Blog #22 Meg Swansen on the Surprise Pattern & Steeks
A Celebration of the Surprise pattern and Needle-Felted Steeks!
Elizabeth Zimmermann's Surprise Pattern: Fifty years (and one month) ago, our son Cully was born. At approximately the same time, we also celebrated the publication of the Baby Surprise Jacket (BSJ) designed for Cully by his grandmother, Elizabeth Zimmermann.
As Cully’s interest in knitting, designing, and writing grew, so did his fascination with the geometry of the BSJ - then the ASJ (Adult Surprise Jacket); especially by the difficulty many knitters had with the upper arm depth (being too shallow). Since the upper arm depth was integrated into the whole design, we tried several solutions, but none of them worked for everyone.
Eventually, Cully figured out a way to separate that measurement from the rest of the Origami construction, and invented the Surprise Calculator, which results in detailed instructions for any size at any gauge, and makes the armhole depth a custom measurement.
Cully's book, The Complete Surprise, includes his new innovations, plus his designs for a baby snuggle-suit, a little girl’s dress, and a child or adult’s circular-stranded Surprise Jacket.
The popularity of the Baby Surprise Jacket has continued to grow, and Cully's interest has not waned. Now, Cully has designed a pair of Surprise Vests, which, similar to the BSJ, capture the exciting transformation that - with a couple of folds - turns a mysterious mass of knitting into a beautiful garment.
One puzzle is a simply knit Garter Stitch Surprise Vest. No steeks - only a couple of increase points (like the BSJ itself) and the mystery grows throughout the knitting; then, voila - a cozy, attractive vest.
The second puzzle, the elegant Fair Isle Surprise Vest, is truly revolutionary for Fair Isle construction. The beautiful OXOs and Peeries of a traditional Fair Isle are led on a surprising path during the knitting, resulting in a puzzle that, when folded and woven, reveals a striking mitered-front. For this construction, knitters will need to steek at three points, but now with less worry. Steeking has become even easier than ever.

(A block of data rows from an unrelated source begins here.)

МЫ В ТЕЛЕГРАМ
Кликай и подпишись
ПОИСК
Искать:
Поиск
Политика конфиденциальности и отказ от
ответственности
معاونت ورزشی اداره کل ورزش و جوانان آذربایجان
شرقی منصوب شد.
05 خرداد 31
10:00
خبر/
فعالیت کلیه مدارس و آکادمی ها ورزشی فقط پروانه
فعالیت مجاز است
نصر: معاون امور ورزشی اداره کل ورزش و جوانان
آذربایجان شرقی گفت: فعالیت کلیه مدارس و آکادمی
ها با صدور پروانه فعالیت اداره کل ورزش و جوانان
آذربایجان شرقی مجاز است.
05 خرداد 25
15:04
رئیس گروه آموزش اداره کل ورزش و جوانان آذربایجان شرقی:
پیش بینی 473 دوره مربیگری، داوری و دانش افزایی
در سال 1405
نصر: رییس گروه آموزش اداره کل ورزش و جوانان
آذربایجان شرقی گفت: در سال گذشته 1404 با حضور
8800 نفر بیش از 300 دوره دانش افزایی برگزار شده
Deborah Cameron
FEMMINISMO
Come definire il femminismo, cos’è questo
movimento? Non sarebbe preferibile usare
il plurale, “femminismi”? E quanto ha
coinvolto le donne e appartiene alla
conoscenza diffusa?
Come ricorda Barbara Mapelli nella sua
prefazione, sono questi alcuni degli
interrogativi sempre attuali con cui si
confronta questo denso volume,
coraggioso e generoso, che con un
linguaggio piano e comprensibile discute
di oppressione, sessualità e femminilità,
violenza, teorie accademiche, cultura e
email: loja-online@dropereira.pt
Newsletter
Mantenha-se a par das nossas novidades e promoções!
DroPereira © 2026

When I began knitting many decades ago, the standard method to produce a classic Norwegian style sweater was to knit it entirely in the round, machine-stitch the armholes (and center-front for a cardigan) to secure the stitches, then cut them open. When Sheila McGregor’s Fair Isle book was published, we were introduced to the word “steek” which instructed us to cast on additional stitches to provide a field for the future cutting. Then a Knitting Camper came up with the crochet-method to guard against cut stitches ravelling. See Blog #10 for a demonstration.
NOW, there is yet another evolutionary step presented to knitters, taught to me by Gretchen Funk during one of our Knitting Camps. So captivated am I by this logical new method to secure a steek prior to cutting, that (with Gretchen’s approval) I asked Cully to film a quick video for you. I had done a bit of needle-felting a few decades ago, but the tools at the time were more primative, and I had never thought of this brilliant application.

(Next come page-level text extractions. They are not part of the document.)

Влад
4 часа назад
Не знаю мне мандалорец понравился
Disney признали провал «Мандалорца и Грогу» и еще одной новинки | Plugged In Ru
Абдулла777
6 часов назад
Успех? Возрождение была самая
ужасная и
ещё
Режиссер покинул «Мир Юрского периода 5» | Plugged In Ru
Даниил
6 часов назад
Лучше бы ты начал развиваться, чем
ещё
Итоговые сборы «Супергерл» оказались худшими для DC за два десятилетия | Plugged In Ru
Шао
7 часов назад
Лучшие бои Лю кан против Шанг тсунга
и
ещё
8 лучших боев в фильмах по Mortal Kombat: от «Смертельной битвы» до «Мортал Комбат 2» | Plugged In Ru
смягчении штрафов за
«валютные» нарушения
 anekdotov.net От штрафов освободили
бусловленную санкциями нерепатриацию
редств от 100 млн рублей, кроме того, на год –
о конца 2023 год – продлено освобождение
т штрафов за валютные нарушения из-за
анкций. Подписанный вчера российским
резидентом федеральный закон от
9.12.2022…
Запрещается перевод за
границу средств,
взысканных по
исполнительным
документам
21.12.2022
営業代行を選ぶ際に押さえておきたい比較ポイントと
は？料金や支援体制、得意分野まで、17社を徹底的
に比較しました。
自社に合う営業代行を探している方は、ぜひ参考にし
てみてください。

After Gretchen’s brief yet thorough demonstration, there was an unusual silence through the room of about 60 other knitters: we were all familiar with steeks, but stunned speechless by this simple new idea. A bunch of us ordered felting tools that very afternoon. This is a typical example of what happens at our Knitting Camps; the collaboration between participants enlightens us all.
Knitting Camper Gretchen Funk teaches classes at The Yarnery in Minneapolis* and for this new concept, Gretchen gives credit to her friend Alice Adams from Duluth. I am grateful to them both.
Since August, I have finished three sweaters knitted with our Shetland Jumperweight, Unspun Icelandic, and Canadian Regal wools. The steeks in all three types of wool felted beautifully. The advantage of eliminating both crocheting and machine-stitching certainly overrides the minor drawback of a slightly thicker facing (due to the felting).
I keep my felting tools in a small cloth bag - within easy reach from my knitting sofa. My tools consist of a brush/platform (upon which you place the knitted steek to be secured; the brush receives the ferociously sharp felting needles), a 3-pronged felting needle, and a 5-pronged felting needle, just as Gretchen used for her demonstration.